For the shift information, I’m using two rates, the full and strategic shift designations. For clarification, here is the explanation of the “strategic” shift from Baseball Savant.

A “strategic” shift is our current catch-all for positioning that is neither “standard,” nor “three infielders to one side of second base.” More granular categories, like “guarding the lines,” “five infielders,” etc., may be added in the future.

Examples of this often include just a single player being out of position, like a second baseman being shifted to short right while no other fielders are, as in the image above, or a shortstop moving very close to the second base bag, outside of the usual shortstop zone, but not quite moving to the other side of it.

During the offseason, I examined how the shift might affect individual players and the league-wide BABIP. For The Process, I looked at players moving from the full to the strategic shift. I used the strategic values since defenders could still move around this, just not as much as before. It was far from perfect, but I felt it was better than assuming no shift. Here are my conclusions from the book.
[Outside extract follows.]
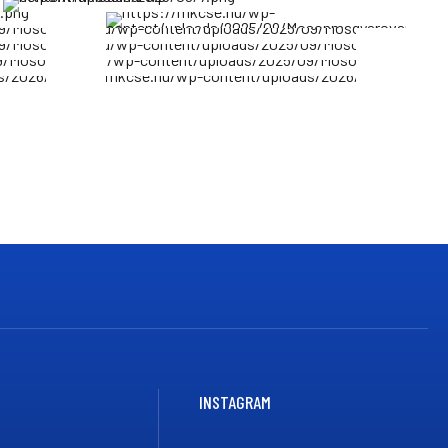
INSTAGRAM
Jeff looked at into several solutions, including taking handedness into account, and ended up with the following formula to estimate a player’s change in BABIP:

BABIP Gained = Full Shift%^2 * 0.035

League-wide in 2022, 34% of all shifts were a full shift, so using the above formula, the league-wide BABIP is expected to jump by .004. On the whole, not that much.
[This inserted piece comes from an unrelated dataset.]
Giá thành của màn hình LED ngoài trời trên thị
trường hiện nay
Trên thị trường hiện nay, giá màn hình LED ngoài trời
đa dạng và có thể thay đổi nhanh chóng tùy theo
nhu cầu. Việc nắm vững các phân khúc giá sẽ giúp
And here are expected individual hitter BABIP gains for various full shift amounts.

Full Shift% Rate and Expected BABIP Jump With No Shift
Full Shift% BABIP Change
90% .028
80% .022
70% .017
60% .013
50% .009
40% .006
30% .003
20% .001
10% .000
0% .000
The Process

On the league-wide value, I was off a bit with the league-wide value so far going from .243 to .249 or .006. Close.

As for the individual players, I bucketed the players into 10% point groups for anyone who hit in both 2022 and 2023. Then I found the Harmonic mean of the plate appearances to help weigh the yearly change. First, I bucketed just the full shift values.

2022 Full Shift% Rate and 2023 BABIP & AVG Weighted Changes
Full Shift% BABIP Change AVG Change Count
> 90% .013 .019 8
80% to 90% .013 .006 23
70% to 80% .022 .012 33
60% to 70% .010 .007 29
50% to 60% -.004 -.009 29
40% to 50% -.016 -.009 39
30% to 40% .005 -.010 27
20% to 30% .014 .018 37
10% to 20% -.001 .001 65
<10% .002 -.001 111
>65% .017 .009 81

The top and bottom 20% came out near expectations with decent jumps for the most shifted players and no change for those who weren’t shifted. Now in the middle, values bounced all over the place.

I wondered if those in the middle were being strategically shifted a bunch and adding those shift values might clean up the results. I reran the test with the full and strategic shift rates combined. Here are the results.

2022 Full + Strategic Shift% Rate and 2023 BABIP & AVG Weighted Changes
Full and Strategic Shift BABIP Change AVG Change Count
> 90% .019 .022 21
80% to 90% .018 .006 43
70% to 80% .006 -.002 32
60% to 70% -.008 -.001 29
50% to 60% -.027 -.021 39
40% to 50% .030 .015 34
30% to 40% .004 .010 49
20% to 30% .000 .004 71
<20% .002 -.002 83
>65 .014 .007 114

The results stayed the same. The top and bottom 20% are nice and clean while the middle bounces around.

In both cases, I highlighted the results for those who see the particular shift two-thirds of the time. In each case, there was about a 15-point jump in BABIP and an ~8-point jump in AVG. The results so far match the preseason expectations and in a month or so, it will be time for another check-in.